Subscribe to receive notifications of new posts:

HTTP/2 is here! Goodbye SPDY? Not quite yet

2015-12-03

5 min read

Why choose, if you can have both? Today CloudFlare is introducing HTTP/2 support for all customers using SSL/TLS connections, while still supporting SPDY. There is no need to make a decision between SPDY or HTTP/2. Both are automatically there for you and your customers.

Enabling HTTP/2

If you are a customer on the Free or Pro plan, there is no need to do anything at all. Both SPDY and HTTP/2 are already enabled for you. With this improvement, your website’s audience will always use the fastest protocol version when accessing your site over TLS/SSL.

Customers on Business and Enterprise plans can enable HTTP/2 within the "Network" application of the CloudFlare Dashboard.

Enabling HTTP/2 in the CloudFlare dashboard

HTTP/2 is here!

In February of 2015, the IETF’s steering group for publication as standards-track RFCs approved the HTTP/2 and associated HPACK specifications.

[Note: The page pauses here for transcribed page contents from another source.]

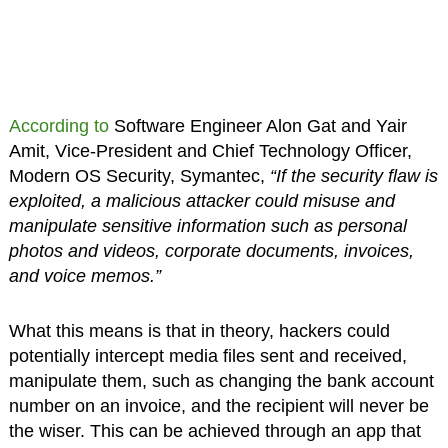
According to
Software Engineer Alon Gat and Yair
Amit, Vice-President and Chief Technology Officer,
Modern OS Security, Symantec,
“If the security flaw is
exploited, a malicious attacker could misuse and
manipulate sensitive information such as personal
photos and videos, corporate documents, invoices,
and voice memos.”
What this means is that in theory, hackers could
potentially intercept media files sent and received,
manipulate them, such as changing the bank account
number on an invoice, and the recipient will never be
the wiser. This can be achieved through an app that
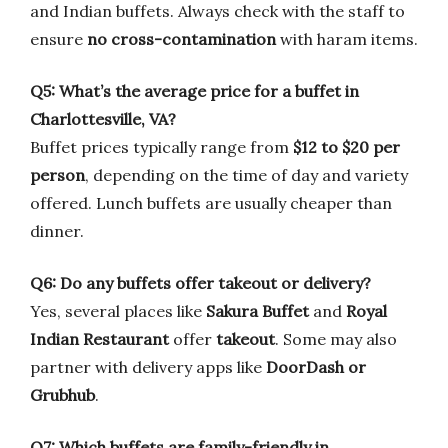
and Indian buffets. Always check with the staff to
ensure
no cross-contamination
with haram items.
Q5: What’s the average price for a buffet in
Charlottesville, VA?
Buffet prices typically range from
$12 to $20 per
person
, depending on the time of day and variety
offered. Lunch buffets are usually cheaper than
dinner.
Q6: Do any buffets offer takeout or delivery?
Yes, several places like
Sakura Buffet
and
Royal
Indian Restaurant
offer
takeout
. Some may also
partner with delivery apps like
DoorDash or
Grubhub
.
Q7: Which buffets are family-friendly in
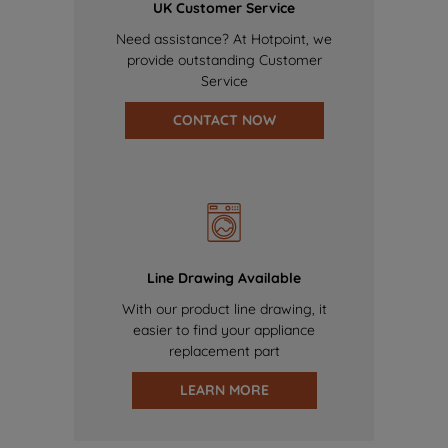
UK Customer Service
Need assistance? At Hotpoint, we
provide outstanding Customer
Service
CONTACT NOW
Line Drawing Available
With our product line drawing, it
easier to find your appliance
replacement part
LEARN MORE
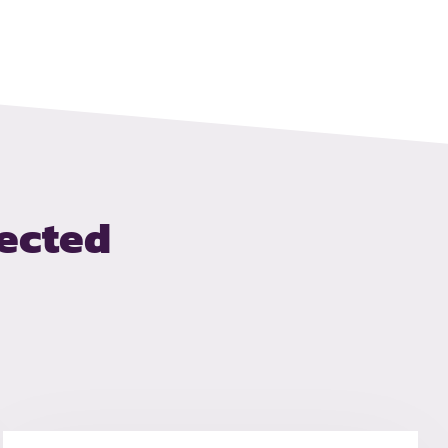
ected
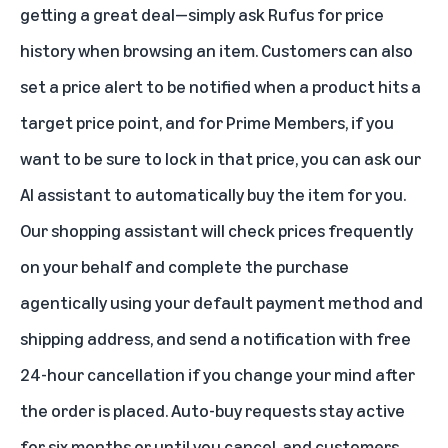
getting a great deal—simply ask Rufus for price
history when browsing an item. Customers can also
set a price alert to be notified when a product hits a
target price point, and for Prime Members, if you
want to be sure to lock in that price, you can ask our
AI assistant to automatically buy the item for you.
Our shopping assistant will check prices frequently
on your behalf and complete the purchase
agentically using your default payment method and
shipping address, and send a notification with free
24-hour cancellation if you change your mind after
the order is placed. Auto-buy requests stay active
for six months or until you cancel, and customers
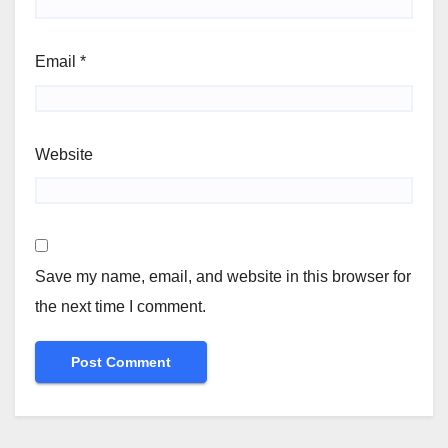
Email
*
Website
Save my name, email, and website in this browser for
the next time I comment.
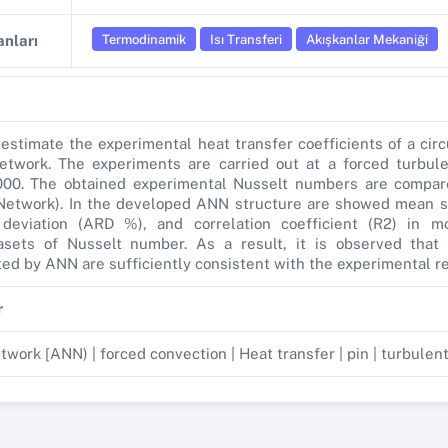
Termodinamik
Isı Transferi
Akışkanlar Mekaniği
nları
 estimate the experimental heat transfer coefficients of a cir
 network. The experiments are carried out at a forced turbul
000. The obtained experimental Nusselt numbers are compa
l Network). In the developed ANN structure are showed mean s
 deviation (ARD %), and correlation coefficient (R2) in mo
asets of Nusselt number. As a result, it is observed that 
ted by ANN are sufficiently consistent with the experimental re
r
etwork [ANN) | forced convection | Heat transfer | pin | turbulen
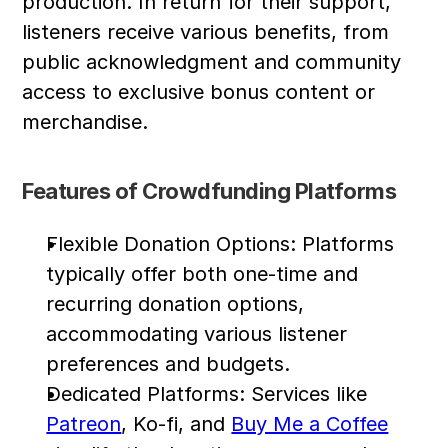
production. In return for their support, 
listeners receive various benefits, from 
public acknowledgment and community 
access to exclusive bonus content or 
merchandise.
Features of Crowdfunding Platforms
Flexible Donation Options: Platforms 
typically offer both one-time and 
recurring donation options, 
accommodating various listener 
preferences and budgets.
Dedicated Platforms: Services like 
Patreon
, Ko-fi, and 
Buy Me a Coffee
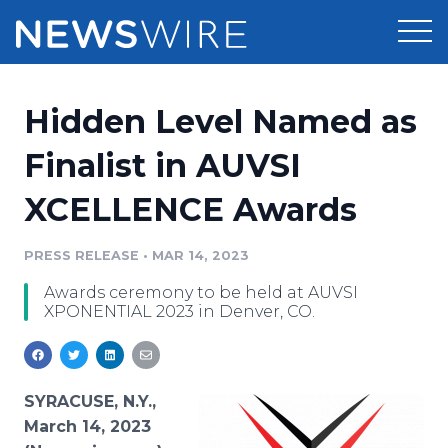
Products
Hidden Level Named as
Press Release Distribution
Pricing
Finalist in AUVSI
Press Release Optimizer
XCELLENCE Awards
Customer Stories
Media Suite
Resources
PRESS RELEASE
•
MAR 14, 2023
Media Database
Awards ceremony to be held at AUVSI
Newsroom
Education
XPONENTIAL 2023 in Denver, CO.
Media Pitching
Blog
Log In
Sign Up
Media Monitoring
PR & Earned Media Planner
SYRACUSE, N.Y.,
Analytics
March 14, 2023
For Journalists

After more than 15 years, the Hypertext Transfer Protocol (HTTP) received a long-overdue upgrade. HTTP/2 is largely based on Google's experimental SPDY protocol, which was first announced in November 2009 as an internal project to increase the speed of the web.

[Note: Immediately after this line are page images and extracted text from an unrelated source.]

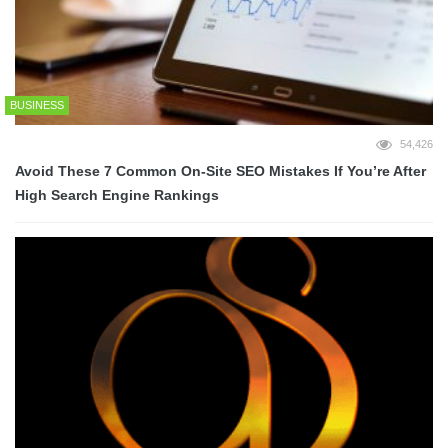
BUSINESS
54,426
Avoid These 7 Common On-Site SEO Mistakes If You’re After
High Search Engine Rankings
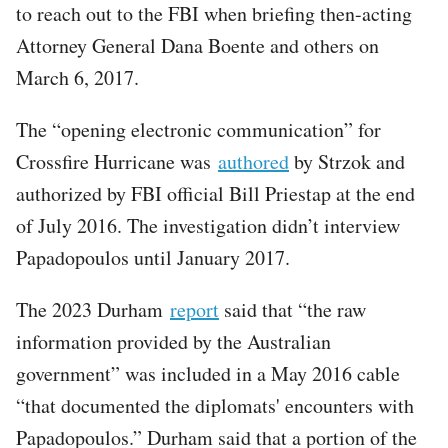
to reach out to the FBI when briefing then-acting
Attorney General Dana Boente and others on
March 6, 2017.
The “opening electronic communication” for
Crossfire Hurricane was
authored
by Strzok and
authorized by FBI official Bill Priestap at the end
of July 2016. The investigation didn’t interview
Papadopoulos until January 2017.
The 2023 Durham
report
said that “the raw
information provided by the Australian
government” was included in a May 2016 cable
“that documented the diplomats' encounters with
Papadopoulos.” Durham said that a portion of the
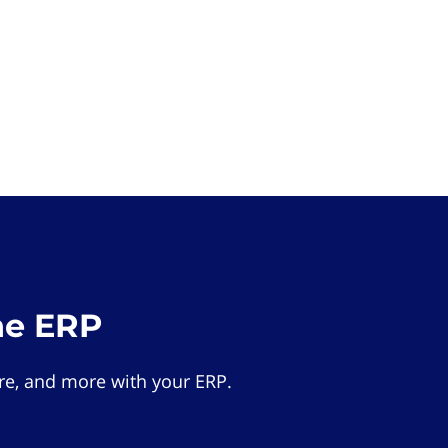
he ERP
e, and more with your ERP.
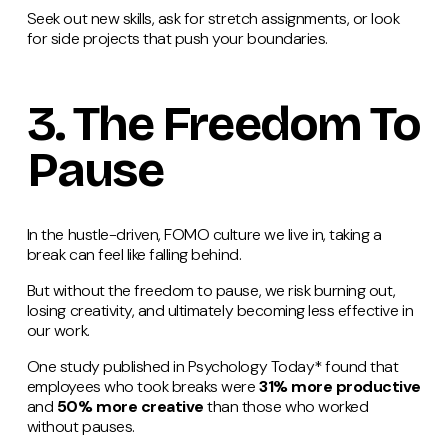
Seek out new skills, ask for stretch assignments, or look
for side projects that push your boundaries.
3. The Freedom To
Pause
In the hustle-driven, FOMO culture we live in, taking a
break can feel like falling behind.
But without the freedom to pause, we risk burning out,
losing creativity, and ultimately becoming less effective in
our work.
One study published in Psychology Today* found that
employees who took breaks were
31% more productive
and
50% more creative
than those who worked
without pauses​.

Benefits of HTTP/2 and SPDY

The main focus of both SPDY and HTTP/2 is performance, especially latency as perceived by the end-user while using a browser, with a secondary focus on network and server resource usage. One large benefit of HTTP/2 is the ability to use a single TCP connection from a browser to a website, or in the case of CloudFlare, a reverse proxy. As such, CloudFlare is in the perfect position to provide the benefits of HTTP/2 to all CloudFlare users by accelerating the web surfing experience between browsers and CloudFlare, without the need to change anything on the origin server.

Multiplexing in HTTP/2

Although HTTP/2 is based on Google's experimental SPDY protocol, it has evolved, incorporating several improvements in the process. Nevertheless, it maintains many of the benefits known from SPDY:

  • Multiplexing and concurrency: Several requests can be sent over the same TCP connection, and responses can be received out of order, eliminating the need for multiple connections between the client and the server and reducing head-of-line blocking.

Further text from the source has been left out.